News Column

Patent Issued for Power Surface Mount Light Emitting Die Package

May 14, 2014



By a News Reporter-Staff News Editor at Electronics Newsweekly -- Cree, Inc. (Durham, NC) has been issued patent number 8710514, according to news reporting originating out of Alexandria, Virginia, by VerticalNews editors.

The patent's inventors are Andrews, Peter Scott (Durham, NC); Loh, Ban P. (Durham, NC).

This patent was filed on May 25, 2012 and was published online on April 29, 2014.

From the background information supplied by the inventors, news correspondents obtained the following quote: "Example embodiments in general relate to packaging semiconductor devices which include light emitting diodes.
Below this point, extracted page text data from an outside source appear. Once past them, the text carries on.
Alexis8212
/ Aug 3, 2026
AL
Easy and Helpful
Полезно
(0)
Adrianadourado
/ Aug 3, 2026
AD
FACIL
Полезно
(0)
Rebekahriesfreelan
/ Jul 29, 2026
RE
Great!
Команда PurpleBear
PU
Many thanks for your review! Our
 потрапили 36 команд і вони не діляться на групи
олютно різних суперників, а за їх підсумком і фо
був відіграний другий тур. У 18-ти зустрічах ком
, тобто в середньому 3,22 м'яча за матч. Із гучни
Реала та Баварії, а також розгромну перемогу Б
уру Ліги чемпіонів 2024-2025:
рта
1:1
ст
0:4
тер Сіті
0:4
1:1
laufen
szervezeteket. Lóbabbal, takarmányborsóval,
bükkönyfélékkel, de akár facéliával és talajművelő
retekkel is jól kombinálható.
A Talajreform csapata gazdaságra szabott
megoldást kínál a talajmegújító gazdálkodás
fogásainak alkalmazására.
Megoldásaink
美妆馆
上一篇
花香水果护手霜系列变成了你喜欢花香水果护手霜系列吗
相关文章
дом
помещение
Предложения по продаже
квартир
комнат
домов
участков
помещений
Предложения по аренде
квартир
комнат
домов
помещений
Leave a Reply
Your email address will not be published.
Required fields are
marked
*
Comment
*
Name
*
"Light emitting diodes (LEDs) are often packaged within leadframe packages. A leadframe package typically includes a molded or cast plastic body that encapsulates an LED, a lens portion, and thin metal leads connected to the LED and extending outside the body. The metal leads of the leadframe package serve as the conduit to supply the LED with electrical power and, at the same time, may act to draw heat away from the LED. Heat is generated by the LED when power is applied to the LED to produce light. A portion of the leads extends out from the package body for connection to circuits external to the leadframe package.

"Some of the heat generated by the LED is dissipated by the plastic package body; however, most of the heat is drawn away from the LED via the metal components of the package. The metal leads are typically very thin and has a small cross section. For this reason, capacity of the metal leads to remove heat from the LED is limited. This limits the amount of power that can be sent to the LED thereby limiting the amount of light that can be generated by the LED.

"To increase the capacity of an LED package to dissipate heat, in one LED package design, a heat sink slug is introduced into the package. The heat sink slug draws heat from the LED chip. Hence, it increases the capacity of the LED package to dissipate heat. However, this design introduces empty spaces within the package that is be filled with an encapsulant to protect the LED chip. Furthermore, due to significant differences in CTE (coefficient of thermal expansion) between various components inside the LED package, bubbles tend to form inside the encapsulant or the encapsulant tends to delaminate from various portions within the package. This adversely affects the light output and reliability of the product. In addition, this design includes a pair of flimsy leads which are typically soldered by a hot-iron. This manufacturing process is incompatible with convenient surface mounting technology (SMT) that is popular in the art of electronic board assembly.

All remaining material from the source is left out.